▸ **YOUR TASK**:
Where "Wrocław" appears in a line of the entries below, that line should be copied.

%%

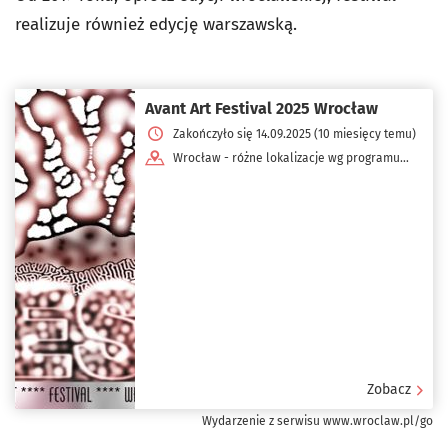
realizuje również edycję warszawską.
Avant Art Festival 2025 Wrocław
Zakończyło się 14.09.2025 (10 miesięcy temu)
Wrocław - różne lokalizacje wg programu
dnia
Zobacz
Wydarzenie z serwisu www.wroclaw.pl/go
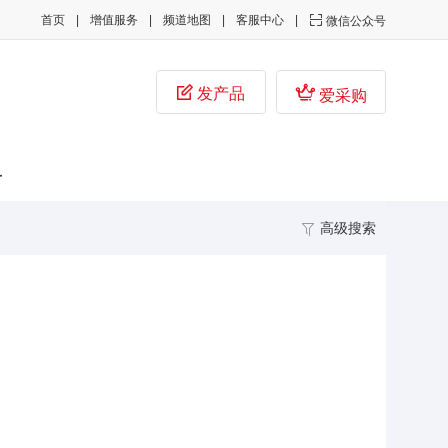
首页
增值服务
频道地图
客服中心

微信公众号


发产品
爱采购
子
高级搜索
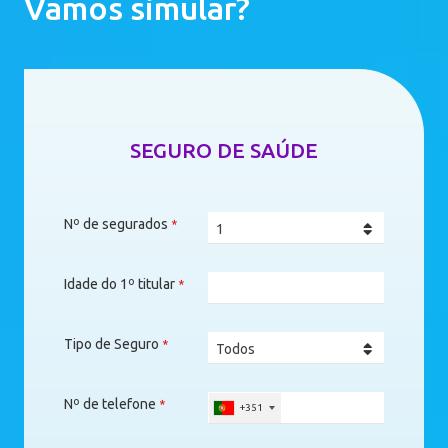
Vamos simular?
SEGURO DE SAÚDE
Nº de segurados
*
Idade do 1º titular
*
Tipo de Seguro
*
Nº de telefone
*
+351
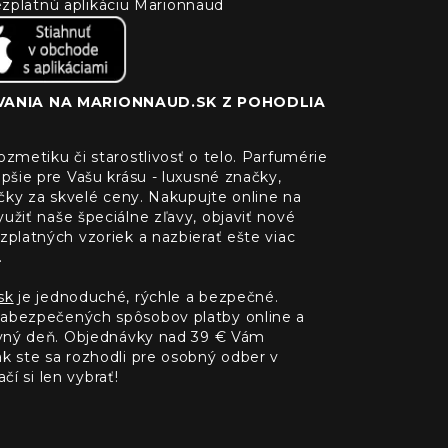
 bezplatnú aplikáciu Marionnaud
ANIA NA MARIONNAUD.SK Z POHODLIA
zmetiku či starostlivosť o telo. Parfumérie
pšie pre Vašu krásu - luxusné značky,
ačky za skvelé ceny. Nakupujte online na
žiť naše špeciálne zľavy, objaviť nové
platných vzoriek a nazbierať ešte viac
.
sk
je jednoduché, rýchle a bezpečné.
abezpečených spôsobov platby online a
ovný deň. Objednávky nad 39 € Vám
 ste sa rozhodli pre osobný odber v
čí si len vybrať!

%%

▸ **PROBLEM SOLUTION**:
Avant Art Festival 2025 Wrocław
Wrocław - różne lokalizacje wg programu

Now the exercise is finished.